# Records excerpted from a collection
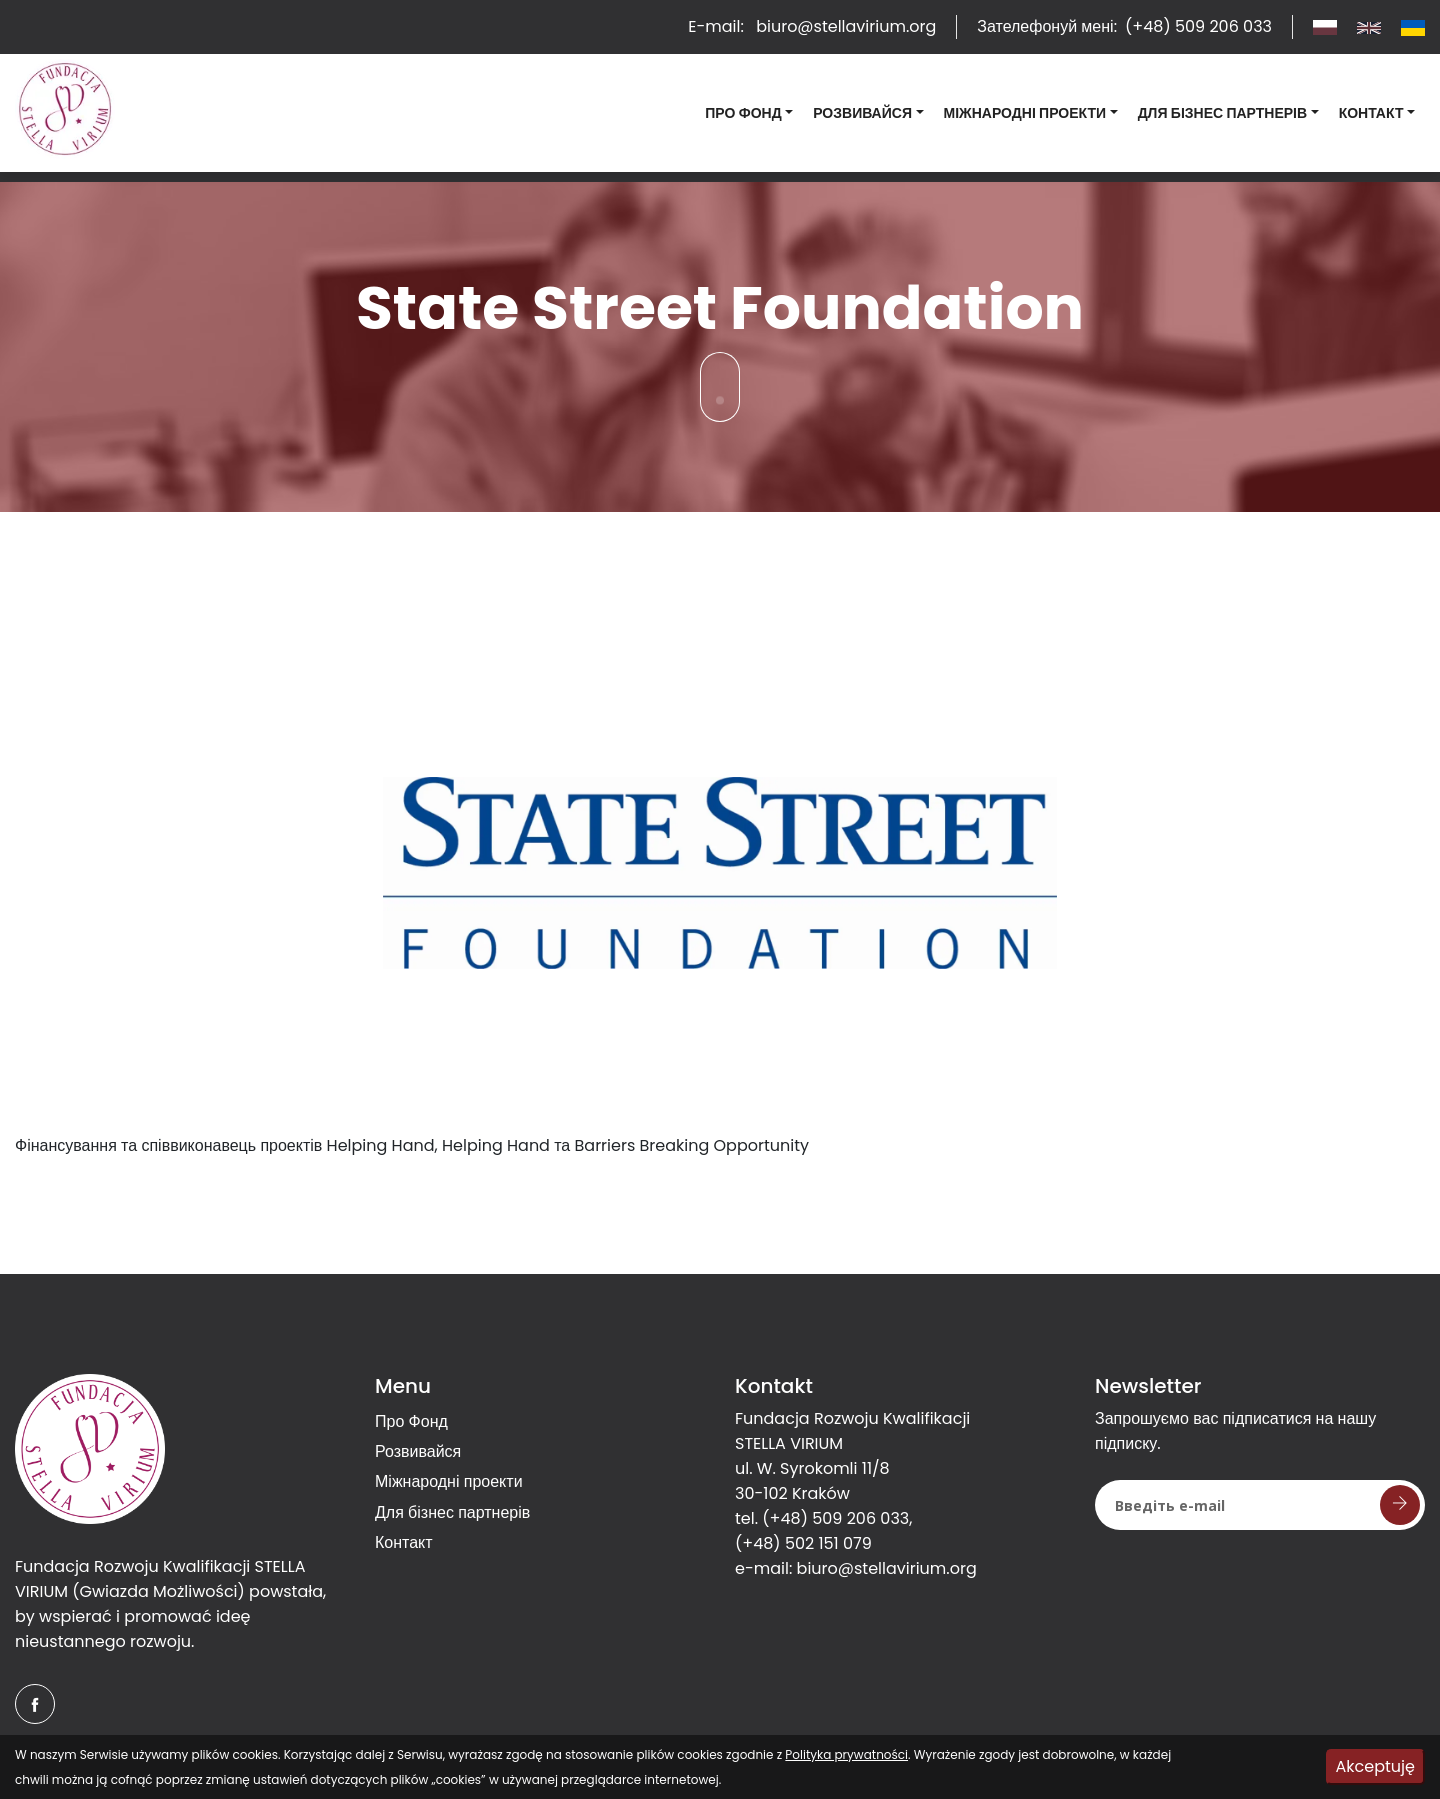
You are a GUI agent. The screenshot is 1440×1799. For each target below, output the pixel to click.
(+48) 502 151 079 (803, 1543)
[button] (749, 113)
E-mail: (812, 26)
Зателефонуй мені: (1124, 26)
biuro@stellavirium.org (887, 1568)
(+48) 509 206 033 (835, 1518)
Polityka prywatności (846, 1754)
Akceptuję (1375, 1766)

--

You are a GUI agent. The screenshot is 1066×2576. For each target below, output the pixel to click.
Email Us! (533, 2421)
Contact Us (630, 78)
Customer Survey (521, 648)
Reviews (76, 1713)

==

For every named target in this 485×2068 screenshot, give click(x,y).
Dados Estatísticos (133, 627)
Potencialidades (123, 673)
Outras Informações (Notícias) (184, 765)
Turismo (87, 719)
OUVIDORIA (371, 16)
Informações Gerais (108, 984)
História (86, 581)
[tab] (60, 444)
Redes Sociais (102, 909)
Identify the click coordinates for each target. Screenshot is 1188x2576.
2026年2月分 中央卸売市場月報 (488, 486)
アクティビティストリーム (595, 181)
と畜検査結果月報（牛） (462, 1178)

# Task goal
Nothing but a number is wanted here: please count the lines in the entries above that include the word "output".

# Task answer
2